*Exercise:* Pictures excluded, return the lines below from the first through the line holding "determination of the energy efficacy along".

[Opening Data for review section]

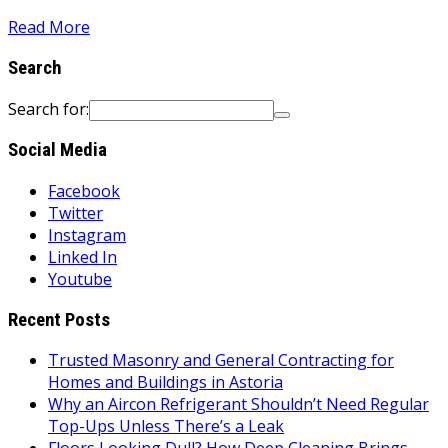
Read More
Search
Search for:
Social Media
Facebook
Twitter
Instagram
Linked In
Youtube
Recent Posts
Trusted Masonry and General Contracting for
Homes and Buildings in Astoria
Why an Aircon Refrigerant Shouldn’t Need Regular
Top-Ups Unless There’s a Leak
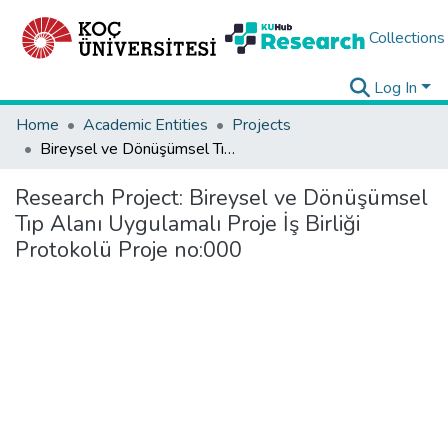
Collections
Log In
Home
Academic Entities
Projects
Bireysel ve Dönüşümsel Tıp Alanı Uygulamalı Proje İş Birliği Protokolü Proje no:000
Research Project:
Bireysel ve Dönüşümsel
Tıp Alanı Uygulamalı Proje İş Birliği
Protokolü Proje no:000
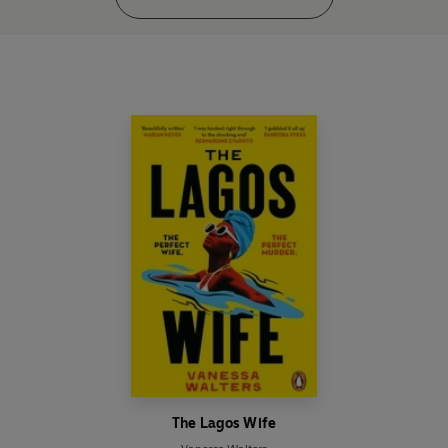
The Lagos Wife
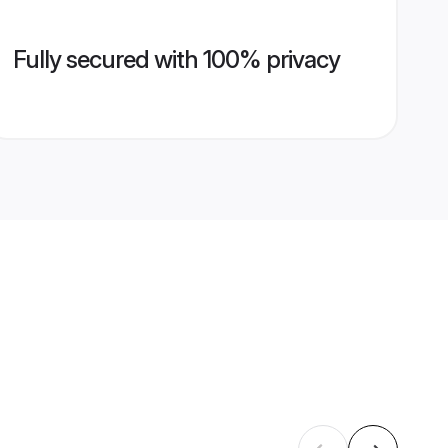
Fully secured with 100% privacy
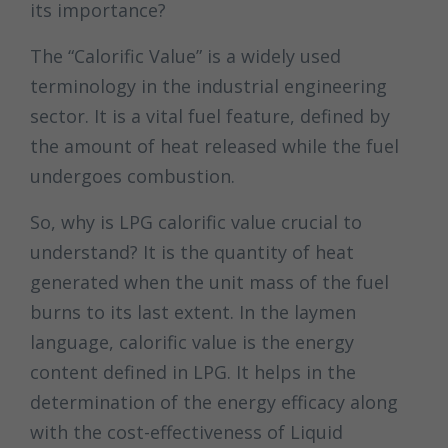
its importance?
The “Calorific Value” is a widely used
terminology in the industrial engineering
sector. It is a vital fuel feature, defined by
the amount of heat released while the fuel
undergoes combustion.
So, why is LPG calorific value crucial to
understand? It is the quantity of heat
generated when the unit mass of the fuel
burns to its last extent. In the laymen
language, calorific value is the energy
content defined in LPG. It helps in the
determination of the energy efficacy along
with the cost-effectiveness of Liquid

[Closing Data for review section]

*Your response:*
Read More
Search
Search for:
Social Media
Facebook
Twitter
Instagram
Linked In
Youtube
Recent Posts
Trusted Masonry and General Contracting for
Homes and Buildings in Astoria
Why an Aircon Refrigerant Shouldn’t Need Regular
Top-Ups Unless There’s a Leak
Collections
Log In
Home
Academic Entities
Projects
Bireysel ve Dönüşümsel Tıp Alanı Uygulamalı Proje İş Birliği Protokolü Proje no:000
Research Project:
Bireysel ve Dönüşümsel
Tıp Alanı Uygulamalı Proje İş Birliği
Protokolü Proje no:000
The Lagos Wife
Fully secured with 100% privacy
its importance?
The “Calorific Value” is a widely used
terminology in the industrial engineering
sector. It is a vital fuel feature, defined by
the amount of heat released while the fuel
undergoes combustion.
So, why is LPG calorific value crucial to
understand? It is the quantity of heat
generated when the unit mass of the fuel
burns to its last extent. In the laymen
language, calorific value is the energy
content defined in LPG. It helps in the
determination of the energy efficacy along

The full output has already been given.